The gold shines bright on the slimy darkness of these emersions, like a crowning glory, a tiara, Sol Invictus warming and accompanying the slow progress of primeval life on the water.
" How new everything looks in this matutinal water! What an intense vitality this chameleon - like river must possess to respond so promptly to the day's early light" (G. Bachelard).
Few elements, a minimalistic process that gradually builds up the planned analytical composition of a sumptuous derm. The highly lyrical result of these works, which we could define, along with E. Crispolti, as hypnographic, is actually supported by the self-evident and purposeful organization of few constituent signs.
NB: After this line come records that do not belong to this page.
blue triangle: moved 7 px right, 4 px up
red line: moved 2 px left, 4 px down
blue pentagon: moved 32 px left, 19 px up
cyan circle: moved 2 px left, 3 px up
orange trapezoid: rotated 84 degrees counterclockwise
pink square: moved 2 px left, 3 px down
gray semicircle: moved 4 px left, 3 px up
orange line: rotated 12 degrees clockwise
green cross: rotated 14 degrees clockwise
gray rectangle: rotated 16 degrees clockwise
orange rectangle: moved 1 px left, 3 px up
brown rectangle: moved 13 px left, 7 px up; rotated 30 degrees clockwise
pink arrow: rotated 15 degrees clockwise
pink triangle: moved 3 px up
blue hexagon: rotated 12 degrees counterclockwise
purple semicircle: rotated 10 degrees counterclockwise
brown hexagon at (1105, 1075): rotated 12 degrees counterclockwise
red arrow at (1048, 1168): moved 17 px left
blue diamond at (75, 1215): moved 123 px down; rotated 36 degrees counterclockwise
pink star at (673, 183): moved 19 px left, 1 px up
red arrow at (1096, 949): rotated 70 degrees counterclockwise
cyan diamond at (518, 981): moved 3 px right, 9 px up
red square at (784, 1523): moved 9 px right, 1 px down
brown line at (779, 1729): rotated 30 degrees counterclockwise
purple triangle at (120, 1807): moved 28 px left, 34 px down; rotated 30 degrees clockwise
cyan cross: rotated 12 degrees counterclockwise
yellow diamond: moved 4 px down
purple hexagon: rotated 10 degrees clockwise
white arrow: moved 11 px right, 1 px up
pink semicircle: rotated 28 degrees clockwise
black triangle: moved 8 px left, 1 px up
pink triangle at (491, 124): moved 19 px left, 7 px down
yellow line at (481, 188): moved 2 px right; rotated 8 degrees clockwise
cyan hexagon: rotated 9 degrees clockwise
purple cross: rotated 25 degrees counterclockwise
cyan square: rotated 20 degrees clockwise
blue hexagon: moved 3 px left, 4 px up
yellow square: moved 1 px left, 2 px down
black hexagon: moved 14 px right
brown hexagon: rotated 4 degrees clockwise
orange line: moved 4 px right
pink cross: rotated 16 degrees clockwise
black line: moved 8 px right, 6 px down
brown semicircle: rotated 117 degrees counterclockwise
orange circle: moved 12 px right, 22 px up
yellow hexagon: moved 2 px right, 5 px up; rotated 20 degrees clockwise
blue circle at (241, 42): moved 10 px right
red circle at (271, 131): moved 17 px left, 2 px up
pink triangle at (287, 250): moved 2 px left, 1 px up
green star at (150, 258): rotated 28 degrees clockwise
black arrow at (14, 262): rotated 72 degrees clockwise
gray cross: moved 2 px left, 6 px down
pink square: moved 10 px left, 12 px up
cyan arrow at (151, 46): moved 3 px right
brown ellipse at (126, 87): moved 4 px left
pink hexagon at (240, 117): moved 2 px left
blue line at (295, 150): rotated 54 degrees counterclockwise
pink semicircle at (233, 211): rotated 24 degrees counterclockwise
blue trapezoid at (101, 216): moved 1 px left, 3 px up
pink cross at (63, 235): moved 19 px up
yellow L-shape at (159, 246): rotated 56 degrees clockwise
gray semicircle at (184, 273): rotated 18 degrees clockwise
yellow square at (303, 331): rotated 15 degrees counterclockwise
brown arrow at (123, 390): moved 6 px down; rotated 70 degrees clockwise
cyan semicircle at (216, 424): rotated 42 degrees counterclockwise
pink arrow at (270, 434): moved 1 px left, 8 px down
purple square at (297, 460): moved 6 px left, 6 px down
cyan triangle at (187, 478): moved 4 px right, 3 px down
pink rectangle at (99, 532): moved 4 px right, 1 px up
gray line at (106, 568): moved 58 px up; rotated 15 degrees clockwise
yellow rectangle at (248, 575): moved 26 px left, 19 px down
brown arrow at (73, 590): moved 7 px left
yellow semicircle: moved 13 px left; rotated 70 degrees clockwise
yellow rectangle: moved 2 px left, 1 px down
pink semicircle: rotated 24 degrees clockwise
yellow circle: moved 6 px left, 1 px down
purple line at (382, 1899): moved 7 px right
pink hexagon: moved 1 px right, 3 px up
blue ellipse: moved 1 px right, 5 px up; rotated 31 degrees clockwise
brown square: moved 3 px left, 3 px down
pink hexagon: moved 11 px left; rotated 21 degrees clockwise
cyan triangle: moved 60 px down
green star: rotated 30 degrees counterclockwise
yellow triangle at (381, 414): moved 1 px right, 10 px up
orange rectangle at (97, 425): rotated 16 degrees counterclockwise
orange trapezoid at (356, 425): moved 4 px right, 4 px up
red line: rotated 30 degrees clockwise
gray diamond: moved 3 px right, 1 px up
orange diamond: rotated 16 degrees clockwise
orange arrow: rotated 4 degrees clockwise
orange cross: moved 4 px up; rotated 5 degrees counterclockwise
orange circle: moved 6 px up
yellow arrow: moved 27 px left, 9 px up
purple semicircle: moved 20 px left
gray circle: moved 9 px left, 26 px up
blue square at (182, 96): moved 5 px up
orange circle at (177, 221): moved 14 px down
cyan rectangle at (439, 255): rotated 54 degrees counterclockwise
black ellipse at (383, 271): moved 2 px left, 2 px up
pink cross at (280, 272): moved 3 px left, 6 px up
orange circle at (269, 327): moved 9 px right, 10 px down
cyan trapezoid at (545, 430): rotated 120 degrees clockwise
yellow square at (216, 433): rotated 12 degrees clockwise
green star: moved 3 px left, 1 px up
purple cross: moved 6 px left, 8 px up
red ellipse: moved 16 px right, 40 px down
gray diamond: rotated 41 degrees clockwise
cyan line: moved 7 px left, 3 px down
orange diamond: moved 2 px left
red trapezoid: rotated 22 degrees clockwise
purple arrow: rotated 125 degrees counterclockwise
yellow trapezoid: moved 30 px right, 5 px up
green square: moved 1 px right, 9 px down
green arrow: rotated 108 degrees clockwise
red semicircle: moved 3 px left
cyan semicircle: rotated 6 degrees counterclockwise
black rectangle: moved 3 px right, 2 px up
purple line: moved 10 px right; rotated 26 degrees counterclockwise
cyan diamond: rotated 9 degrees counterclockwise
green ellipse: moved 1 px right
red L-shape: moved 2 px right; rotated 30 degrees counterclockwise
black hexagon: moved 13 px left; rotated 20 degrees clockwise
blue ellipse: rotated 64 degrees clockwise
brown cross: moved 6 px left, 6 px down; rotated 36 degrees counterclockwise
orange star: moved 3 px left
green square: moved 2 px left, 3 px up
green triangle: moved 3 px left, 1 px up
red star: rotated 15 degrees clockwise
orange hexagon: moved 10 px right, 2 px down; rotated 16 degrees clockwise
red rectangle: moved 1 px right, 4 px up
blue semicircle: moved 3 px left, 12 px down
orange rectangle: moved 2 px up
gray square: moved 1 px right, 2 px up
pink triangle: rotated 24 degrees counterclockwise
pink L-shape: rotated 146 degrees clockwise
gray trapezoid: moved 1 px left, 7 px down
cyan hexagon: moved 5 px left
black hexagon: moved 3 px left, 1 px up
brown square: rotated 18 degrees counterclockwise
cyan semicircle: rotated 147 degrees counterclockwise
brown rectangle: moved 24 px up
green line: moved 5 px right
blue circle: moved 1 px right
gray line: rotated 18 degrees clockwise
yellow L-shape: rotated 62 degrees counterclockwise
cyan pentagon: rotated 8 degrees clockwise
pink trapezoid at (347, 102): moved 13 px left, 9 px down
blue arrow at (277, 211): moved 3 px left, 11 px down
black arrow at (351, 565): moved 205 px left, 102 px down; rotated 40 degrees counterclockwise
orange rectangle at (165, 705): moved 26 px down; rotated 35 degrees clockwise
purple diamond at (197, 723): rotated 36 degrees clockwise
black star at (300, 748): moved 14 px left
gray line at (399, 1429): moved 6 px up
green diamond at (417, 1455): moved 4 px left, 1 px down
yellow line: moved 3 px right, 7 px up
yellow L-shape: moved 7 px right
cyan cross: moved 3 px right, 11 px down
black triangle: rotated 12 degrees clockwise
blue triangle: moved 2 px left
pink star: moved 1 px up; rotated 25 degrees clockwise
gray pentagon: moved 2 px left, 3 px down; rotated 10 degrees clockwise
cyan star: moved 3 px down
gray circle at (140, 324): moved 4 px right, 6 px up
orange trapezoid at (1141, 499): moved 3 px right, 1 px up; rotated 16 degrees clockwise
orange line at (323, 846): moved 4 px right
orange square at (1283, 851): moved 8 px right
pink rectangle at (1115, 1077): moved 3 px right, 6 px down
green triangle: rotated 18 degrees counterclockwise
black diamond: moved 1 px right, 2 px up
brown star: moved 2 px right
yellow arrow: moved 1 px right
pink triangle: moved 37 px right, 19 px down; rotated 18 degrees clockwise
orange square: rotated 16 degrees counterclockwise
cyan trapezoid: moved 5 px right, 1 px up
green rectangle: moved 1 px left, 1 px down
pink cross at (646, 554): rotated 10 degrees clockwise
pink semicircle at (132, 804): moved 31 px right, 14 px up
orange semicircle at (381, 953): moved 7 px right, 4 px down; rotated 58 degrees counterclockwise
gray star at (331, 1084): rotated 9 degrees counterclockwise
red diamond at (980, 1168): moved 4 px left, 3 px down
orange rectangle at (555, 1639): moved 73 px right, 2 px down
Other examples are to be found in the partly open windows of the photographic works depicting Norwid's chamber, or the series titled Interior images in which fragments of tangible reality - small courtyards, again a window, plants, small objects half-hidden in the grass - emerge from the dim background, enlivened only by purplish and greenish flashes from distant deflagrations.
Or again, the clouds, the windswept " psychic gold" whose golden dust is spread on the canvas with elegant brushstrokes, the irreprensible kínesis of the actio pingendi, the act of painting essential to the author's poetic diction.
Gold highlights decorate the dark cloak of night enveloping a celestial body, " almost a luminary" (E. Crispolti) in the series dedicated to Stella, the Star.
And, again, in the very particular photographic works called Mystic centres, the blue and yellow haloes seem to emanate from small field flower which, through a transparent transposition onto a symbolic plane, could be taken to represent mandalas.
A pattern of light seems then to underlie all of Viola's production. Light thought as the necessary condition of the awe tháuma caused by the impredictable rushing of things, their amazing coming to the forefront.
All that manifests itself is under the aegis of Phánes, the Shining One, and of Pháos, Light, giving the name of phainómenon, phenomenon, to what appears to our eyes, and is at the root of Phantasía, phantasy, imagination, the free roaming of human thought.
Light, however, is not to be seen only as a medium through which things appear to us as diapháneia, in Aristotle's words, but first and foremost as an inner property of the bodies themselves, as clearly defined in the works mentioned above.
They are the depositories of a lux intima, the seed of a lux aeterna, the spark of life that animates all creatures.
This is the light that emerges as the conjugation of the inner light rising heavenward and heavenly light shining down on the world, making skins glow and dilating the body's physical boundaries.
It is significative that the explanatory metaphors of the aura " rooted deep within our soul" should be " a breeze and ... a bright halo" (E. Zolla).
Viola, the author of Maree, seems to be well aware of it.
Gold, then, can only be the ultimate iconographic evidence of a poetics of light that runs through the whole production of this artist.
From photography, intended in its literal sense of writing with light, to " psychic gold" surrounding the sidereal glimmer of a Star, culminating in the golden radiance of the Sun reflected in the ancestral water of the Tide in Marea.
Only in eternity
Could I give reality
To my yearning for complete beauty.
In eternity, where there is
No sound or light
Nor taste to say "stop!"
To life's wings.
would turn to blue and gold)
(adapted from J.R.Jimenez)
Venice, 1988, Kirchanschöring, 15 June, 1993
This text, originally titled Dreams, Tides: notes on the work of Luigi Viola, was first composed in 1988.
It is now published, in agreement with the autor, without any substantial change, except for the new title.